### Assignment
Using the listing below, copy every line that mentions "White".

### Information given

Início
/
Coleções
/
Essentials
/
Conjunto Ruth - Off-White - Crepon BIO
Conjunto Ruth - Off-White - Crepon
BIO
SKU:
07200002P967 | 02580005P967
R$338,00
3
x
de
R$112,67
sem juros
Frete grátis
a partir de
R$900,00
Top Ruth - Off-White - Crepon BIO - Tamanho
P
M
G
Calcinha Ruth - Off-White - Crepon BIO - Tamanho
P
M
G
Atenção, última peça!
* * *
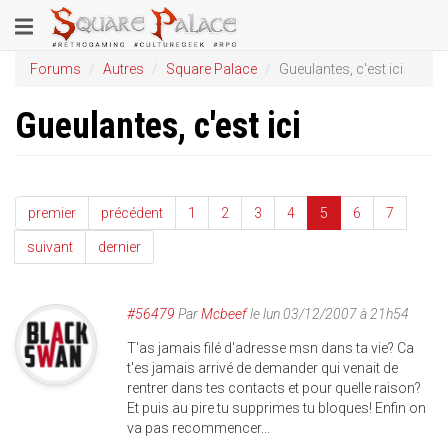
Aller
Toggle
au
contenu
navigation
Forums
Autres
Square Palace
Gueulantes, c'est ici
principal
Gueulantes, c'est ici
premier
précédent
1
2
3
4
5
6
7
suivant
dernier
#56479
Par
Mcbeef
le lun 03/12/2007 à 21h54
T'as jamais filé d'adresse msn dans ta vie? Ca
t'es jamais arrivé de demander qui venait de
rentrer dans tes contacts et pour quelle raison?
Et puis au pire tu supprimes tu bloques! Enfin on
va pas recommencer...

### Task response
Conjunto Ruth - Off-White - Crepon BIO
Conjunto Ruth - Off-White - Crepon
Top Ruth - Off-White - Crepon BIO - Tamanho
Calcinha Ruth - Off-White - Crepon BIO - Tamanho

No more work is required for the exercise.